Hierarchical Interfacial Engineering of SiO2@Graphite/Co Hybrids: Synergistic Dielectric-Magnetic Loss and Superior Microwave Absorption

Abstract

High-performance electromagnetic wave (EMW) absorbers are in critical demand to address the escalating electromagnetic pollution and interference issues resulting from the rapid advancement of modern electronic devices and wireless communication technologies. In this work, we report the synthesis of a series of SiO2@Gr/Co-X composite absorbers fabricated via a solution immersion–carbonization strategy. By precisely tuning the loading of magnetic Co nanoparticles, the electromagnetic parameters and microwave absorption properties of the composites were systematically tailored. It is found that SiO2@Gr/Co-20 exhibits strong absorption at 13.43 GHz, delivering a minimum reflection loss (RLmin) of −73.12 dB at a matching thickness of 1.52 mm and an effective absorption bandwidth (EAB) of 4.02 GHz at a matching thickness of 1.34 mm.
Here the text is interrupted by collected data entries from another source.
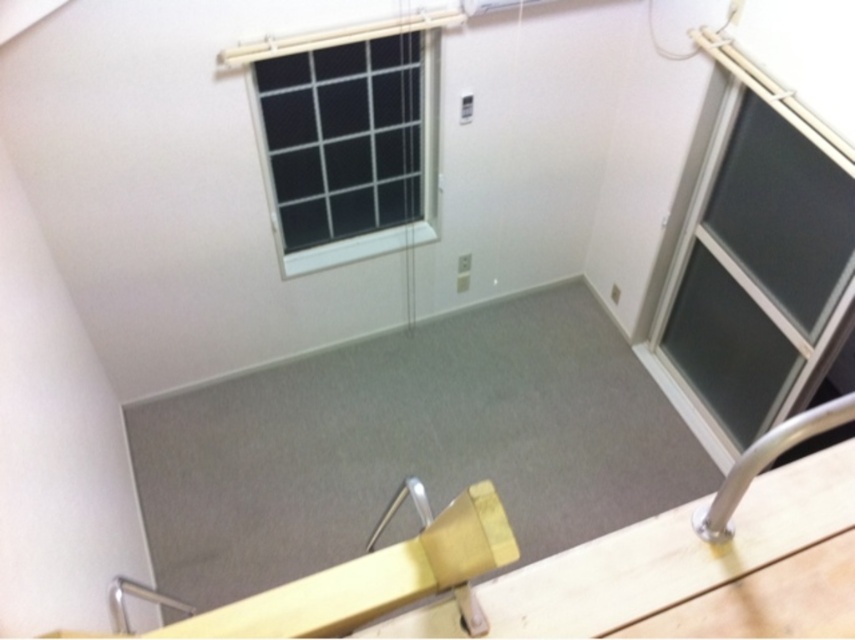 You are a delivery robot with a 2.44 meter long package. You need to navigate through the space between the dark gray glass door at right and the camera. Can your package fit through this space without bending or rotating it?

The space between the dark gray glass door at right and the camera is 2.44 meters, so the package can fit through the space as it is exactly the same length as the package.

You are a delivery person trying to deliver a tall package that is 2 meters in height. You need to enter the room through either the dark gray glass door at right or the black mesh window at upper center. Which entrance can accommodate your package without needing to tilt it vertically?

The dark gray glass door at right has a greater height compared to the black mesh window at upper center, so the dark gray glass door at right can accommodate the tall package without tilting it vertically.

You are standing in the center of the room and want to exit through the dark gray glass door at right. Based on the room layout, where should you walk towards to reach the door?

The dark gray glass door at right is located at point (758,260), so you should walk towards the right side of the room to reach the door.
Mechanistic analysis reveals that interfacial polarization, conductive loss, magnetic loss, and multiple scattering synergistically contribute to the superior EMW absorption performance. RCS simulations were also conducted to validate their practical application potential. This work not only offers a novel structural modulation strategy for the rational design of efficient EMW absorbers but also establishes a basis for the multifunctional integration of multicomponent heterogeneous composites.